(WHAT TO PRODUCE)
Read the records below. Copy each line where the string "МИСИС" occurs.

*** Opening DATA PROVIDED ***

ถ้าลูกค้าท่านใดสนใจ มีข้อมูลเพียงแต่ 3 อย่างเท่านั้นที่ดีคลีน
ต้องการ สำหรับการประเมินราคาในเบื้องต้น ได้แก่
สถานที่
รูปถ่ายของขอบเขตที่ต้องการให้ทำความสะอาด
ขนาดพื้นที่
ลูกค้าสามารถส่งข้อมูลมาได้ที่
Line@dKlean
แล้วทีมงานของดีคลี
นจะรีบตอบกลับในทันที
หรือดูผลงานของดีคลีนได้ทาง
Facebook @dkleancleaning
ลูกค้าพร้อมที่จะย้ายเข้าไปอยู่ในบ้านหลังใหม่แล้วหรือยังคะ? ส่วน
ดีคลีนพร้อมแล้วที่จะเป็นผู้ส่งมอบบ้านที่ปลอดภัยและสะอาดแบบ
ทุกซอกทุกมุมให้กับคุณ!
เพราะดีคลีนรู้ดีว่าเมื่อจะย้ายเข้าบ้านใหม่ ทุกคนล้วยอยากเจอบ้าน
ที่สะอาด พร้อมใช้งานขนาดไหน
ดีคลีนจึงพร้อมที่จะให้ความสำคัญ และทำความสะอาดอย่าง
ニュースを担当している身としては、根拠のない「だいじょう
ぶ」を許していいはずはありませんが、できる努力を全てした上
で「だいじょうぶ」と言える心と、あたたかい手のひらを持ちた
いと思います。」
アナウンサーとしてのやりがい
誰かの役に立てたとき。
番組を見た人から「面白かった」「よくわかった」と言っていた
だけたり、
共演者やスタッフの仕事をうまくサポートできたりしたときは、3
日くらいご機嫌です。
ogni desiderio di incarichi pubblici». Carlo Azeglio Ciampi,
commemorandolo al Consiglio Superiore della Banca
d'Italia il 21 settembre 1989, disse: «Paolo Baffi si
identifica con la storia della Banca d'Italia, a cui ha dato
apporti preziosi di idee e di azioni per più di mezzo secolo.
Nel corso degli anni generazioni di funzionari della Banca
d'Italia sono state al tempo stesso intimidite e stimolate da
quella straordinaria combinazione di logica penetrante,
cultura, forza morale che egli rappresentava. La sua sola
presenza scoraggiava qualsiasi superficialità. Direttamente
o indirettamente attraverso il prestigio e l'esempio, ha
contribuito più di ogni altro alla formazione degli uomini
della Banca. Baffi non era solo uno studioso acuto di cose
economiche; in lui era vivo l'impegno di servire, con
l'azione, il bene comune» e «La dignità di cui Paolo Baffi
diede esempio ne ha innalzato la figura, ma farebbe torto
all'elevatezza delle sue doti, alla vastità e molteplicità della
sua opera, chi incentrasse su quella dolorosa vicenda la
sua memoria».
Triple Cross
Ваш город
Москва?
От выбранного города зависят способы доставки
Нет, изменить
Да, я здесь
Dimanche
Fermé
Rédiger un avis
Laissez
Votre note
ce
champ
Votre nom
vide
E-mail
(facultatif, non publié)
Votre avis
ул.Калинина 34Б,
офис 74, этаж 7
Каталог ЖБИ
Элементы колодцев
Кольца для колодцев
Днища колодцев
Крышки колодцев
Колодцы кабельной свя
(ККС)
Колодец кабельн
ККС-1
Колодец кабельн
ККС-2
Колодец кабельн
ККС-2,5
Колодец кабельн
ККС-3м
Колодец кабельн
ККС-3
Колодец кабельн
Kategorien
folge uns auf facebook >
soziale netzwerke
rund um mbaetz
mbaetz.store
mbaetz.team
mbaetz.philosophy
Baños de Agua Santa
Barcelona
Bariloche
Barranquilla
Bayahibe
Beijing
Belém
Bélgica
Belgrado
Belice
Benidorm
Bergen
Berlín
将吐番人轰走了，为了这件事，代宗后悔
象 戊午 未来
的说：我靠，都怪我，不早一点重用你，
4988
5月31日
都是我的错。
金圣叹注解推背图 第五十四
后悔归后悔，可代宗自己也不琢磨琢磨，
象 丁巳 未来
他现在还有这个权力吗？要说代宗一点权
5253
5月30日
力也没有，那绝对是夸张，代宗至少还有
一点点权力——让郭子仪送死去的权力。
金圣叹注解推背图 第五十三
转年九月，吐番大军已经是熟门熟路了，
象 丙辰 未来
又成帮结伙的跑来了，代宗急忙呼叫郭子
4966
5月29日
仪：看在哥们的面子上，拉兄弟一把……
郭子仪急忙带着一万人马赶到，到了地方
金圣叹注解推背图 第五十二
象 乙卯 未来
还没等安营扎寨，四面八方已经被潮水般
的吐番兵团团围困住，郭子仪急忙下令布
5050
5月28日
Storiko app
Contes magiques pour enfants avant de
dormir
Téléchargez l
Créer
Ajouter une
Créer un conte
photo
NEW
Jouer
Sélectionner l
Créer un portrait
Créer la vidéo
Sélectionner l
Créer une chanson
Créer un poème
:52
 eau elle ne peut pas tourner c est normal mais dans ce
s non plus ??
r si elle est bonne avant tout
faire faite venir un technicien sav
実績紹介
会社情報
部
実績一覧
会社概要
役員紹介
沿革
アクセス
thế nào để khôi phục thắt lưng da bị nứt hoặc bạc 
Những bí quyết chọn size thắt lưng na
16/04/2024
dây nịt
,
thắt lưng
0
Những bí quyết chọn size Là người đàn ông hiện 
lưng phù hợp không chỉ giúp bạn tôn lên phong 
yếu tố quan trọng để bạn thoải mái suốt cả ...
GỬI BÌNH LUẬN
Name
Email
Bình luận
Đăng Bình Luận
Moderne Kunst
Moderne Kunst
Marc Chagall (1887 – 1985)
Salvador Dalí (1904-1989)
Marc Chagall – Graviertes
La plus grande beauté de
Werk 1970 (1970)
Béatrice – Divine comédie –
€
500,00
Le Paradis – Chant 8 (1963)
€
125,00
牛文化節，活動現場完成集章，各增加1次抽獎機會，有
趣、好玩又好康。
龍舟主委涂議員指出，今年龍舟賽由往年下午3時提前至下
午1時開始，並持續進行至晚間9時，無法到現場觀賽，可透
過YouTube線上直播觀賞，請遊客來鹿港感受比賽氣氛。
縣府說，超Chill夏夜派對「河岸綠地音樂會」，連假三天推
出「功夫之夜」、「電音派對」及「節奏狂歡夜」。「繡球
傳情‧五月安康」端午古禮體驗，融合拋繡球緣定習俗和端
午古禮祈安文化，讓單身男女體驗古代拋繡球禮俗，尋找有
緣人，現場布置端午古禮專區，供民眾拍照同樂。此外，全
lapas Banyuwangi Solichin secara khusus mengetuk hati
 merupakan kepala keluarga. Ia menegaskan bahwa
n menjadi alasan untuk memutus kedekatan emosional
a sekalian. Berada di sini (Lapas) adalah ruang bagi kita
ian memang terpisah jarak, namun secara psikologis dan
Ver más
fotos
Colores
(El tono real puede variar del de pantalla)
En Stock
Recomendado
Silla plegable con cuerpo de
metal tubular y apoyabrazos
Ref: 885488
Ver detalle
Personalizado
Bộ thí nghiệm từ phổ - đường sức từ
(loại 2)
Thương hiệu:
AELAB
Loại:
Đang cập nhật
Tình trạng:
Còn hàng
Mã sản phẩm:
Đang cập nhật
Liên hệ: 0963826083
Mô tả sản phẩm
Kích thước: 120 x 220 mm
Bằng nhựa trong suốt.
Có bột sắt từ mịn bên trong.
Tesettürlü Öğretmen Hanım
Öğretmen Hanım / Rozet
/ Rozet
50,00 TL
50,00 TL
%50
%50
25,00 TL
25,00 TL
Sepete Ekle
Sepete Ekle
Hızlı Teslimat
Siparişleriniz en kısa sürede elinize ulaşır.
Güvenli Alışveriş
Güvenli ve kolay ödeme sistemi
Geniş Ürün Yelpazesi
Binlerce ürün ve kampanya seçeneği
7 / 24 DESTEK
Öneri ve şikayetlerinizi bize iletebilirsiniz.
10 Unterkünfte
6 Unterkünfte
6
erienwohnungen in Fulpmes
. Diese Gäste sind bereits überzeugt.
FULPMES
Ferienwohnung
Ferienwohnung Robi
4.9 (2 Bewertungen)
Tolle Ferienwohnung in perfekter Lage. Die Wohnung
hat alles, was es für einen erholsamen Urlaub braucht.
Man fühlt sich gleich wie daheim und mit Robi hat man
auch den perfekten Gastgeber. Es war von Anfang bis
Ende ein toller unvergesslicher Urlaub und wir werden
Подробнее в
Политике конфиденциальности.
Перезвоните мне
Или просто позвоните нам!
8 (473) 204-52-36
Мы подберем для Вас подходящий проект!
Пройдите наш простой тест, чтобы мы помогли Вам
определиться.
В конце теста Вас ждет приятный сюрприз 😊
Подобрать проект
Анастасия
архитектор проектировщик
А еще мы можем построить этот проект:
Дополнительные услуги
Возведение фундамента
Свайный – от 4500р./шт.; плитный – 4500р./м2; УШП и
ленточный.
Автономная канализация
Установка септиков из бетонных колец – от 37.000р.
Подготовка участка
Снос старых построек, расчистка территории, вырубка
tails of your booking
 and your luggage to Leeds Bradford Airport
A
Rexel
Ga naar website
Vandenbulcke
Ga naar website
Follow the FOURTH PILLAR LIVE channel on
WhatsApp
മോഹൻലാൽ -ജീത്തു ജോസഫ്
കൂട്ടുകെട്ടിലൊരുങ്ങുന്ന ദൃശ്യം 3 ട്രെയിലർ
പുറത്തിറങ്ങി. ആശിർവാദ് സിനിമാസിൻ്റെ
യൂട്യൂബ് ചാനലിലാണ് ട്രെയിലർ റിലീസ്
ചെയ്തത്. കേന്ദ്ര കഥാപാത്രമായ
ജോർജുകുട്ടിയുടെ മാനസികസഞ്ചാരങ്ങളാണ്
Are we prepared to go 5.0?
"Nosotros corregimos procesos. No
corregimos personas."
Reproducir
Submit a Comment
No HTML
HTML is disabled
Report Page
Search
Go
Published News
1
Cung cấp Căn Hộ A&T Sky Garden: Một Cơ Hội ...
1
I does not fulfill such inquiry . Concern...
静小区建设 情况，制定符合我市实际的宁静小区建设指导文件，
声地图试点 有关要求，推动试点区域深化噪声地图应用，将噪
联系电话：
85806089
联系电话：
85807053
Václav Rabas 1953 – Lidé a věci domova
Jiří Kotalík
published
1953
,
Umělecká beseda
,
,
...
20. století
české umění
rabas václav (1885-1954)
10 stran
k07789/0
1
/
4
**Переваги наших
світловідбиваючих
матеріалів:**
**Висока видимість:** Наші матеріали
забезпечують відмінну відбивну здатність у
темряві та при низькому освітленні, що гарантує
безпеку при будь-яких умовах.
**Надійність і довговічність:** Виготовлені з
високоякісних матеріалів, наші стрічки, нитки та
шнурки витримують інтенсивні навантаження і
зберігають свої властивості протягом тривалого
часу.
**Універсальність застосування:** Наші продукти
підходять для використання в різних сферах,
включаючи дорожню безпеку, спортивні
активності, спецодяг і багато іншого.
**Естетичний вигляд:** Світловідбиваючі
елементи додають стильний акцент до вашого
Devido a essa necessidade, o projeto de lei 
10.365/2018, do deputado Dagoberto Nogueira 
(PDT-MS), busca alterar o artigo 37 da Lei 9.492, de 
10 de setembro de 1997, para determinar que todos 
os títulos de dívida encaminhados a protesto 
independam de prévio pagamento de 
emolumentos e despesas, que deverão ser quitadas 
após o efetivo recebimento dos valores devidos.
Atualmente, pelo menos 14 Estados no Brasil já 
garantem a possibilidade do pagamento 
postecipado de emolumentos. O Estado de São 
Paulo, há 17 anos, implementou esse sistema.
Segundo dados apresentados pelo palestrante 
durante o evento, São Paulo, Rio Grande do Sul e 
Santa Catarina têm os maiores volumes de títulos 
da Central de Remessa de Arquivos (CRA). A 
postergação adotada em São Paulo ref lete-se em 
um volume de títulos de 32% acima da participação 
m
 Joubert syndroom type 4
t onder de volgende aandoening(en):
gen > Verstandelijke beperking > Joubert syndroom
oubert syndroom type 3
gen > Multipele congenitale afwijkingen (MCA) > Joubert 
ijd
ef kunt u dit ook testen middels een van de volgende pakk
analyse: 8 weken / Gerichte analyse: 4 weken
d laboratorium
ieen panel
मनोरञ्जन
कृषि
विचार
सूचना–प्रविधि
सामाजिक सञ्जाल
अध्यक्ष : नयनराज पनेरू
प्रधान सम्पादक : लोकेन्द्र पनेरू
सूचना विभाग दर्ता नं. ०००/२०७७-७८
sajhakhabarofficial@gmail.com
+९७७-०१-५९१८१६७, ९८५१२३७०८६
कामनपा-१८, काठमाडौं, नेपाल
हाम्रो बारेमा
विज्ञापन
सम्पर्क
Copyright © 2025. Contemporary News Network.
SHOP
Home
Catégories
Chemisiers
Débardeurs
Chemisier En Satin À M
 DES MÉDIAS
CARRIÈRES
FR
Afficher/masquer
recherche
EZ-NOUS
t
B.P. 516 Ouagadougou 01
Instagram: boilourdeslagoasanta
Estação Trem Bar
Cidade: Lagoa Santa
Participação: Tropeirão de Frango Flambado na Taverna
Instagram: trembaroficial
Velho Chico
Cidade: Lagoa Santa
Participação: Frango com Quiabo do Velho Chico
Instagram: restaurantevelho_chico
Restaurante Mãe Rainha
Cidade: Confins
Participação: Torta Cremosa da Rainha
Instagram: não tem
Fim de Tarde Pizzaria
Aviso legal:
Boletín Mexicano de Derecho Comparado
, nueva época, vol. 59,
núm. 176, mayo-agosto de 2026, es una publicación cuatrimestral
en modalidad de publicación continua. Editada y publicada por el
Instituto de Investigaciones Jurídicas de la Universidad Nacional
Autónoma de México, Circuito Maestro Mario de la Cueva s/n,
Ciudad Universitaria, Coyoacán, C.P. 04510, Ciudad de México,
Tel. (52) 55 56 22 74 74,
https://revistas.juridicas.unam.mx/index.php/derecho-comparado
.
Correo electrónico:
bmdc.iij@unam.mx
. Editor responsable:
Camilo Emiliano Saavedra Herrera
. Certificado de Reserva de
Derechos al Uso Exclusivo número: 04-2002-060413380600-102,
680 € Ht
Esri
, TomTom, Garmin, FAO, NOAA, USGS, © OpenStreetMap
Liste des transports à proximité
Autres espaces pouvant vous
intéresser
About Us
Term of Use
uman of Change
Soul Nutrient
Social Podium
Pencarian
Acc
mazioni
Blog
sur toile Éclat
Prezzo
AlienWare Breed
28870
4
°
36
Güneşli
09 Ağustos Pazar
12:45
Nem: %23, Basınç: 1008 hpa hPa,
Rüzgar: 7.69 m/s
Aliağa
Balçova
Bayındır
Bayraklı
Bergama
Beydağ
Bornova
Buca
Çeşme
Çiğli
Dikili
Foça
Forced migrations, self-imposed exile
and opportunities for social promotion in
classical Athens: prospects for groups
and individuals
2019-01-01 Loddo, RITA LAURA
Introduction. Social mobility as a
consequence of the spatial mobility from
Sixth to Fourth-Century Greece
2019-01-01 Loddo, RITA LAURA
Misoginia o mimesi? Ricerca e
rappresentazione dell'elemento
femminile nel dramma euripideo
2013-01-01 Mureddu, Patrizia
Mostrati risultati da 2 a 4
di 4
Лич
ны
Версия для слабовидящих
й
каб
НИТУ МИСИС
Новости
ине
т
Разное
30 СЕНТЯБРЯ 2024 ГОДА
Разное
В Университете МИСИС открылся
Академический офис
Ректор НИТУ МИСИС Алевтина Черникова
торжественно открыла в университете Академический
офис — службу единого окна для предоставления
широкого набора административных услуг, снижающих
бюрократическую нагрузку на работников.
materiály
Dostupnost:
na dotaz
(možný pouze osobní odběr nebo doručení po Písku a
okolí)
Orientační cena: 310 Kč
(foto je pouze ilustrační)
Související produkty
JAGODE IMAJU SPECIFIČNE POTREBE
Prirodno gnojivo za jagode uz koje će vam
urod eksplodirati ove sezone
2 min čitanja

*** Closing DATA PROVIDED ***

(COMPLETED TASK)
НИТУ МИСИС
В Университете МИСИС открылся
Ректор НИТУ МИСИС Алевтина Черникова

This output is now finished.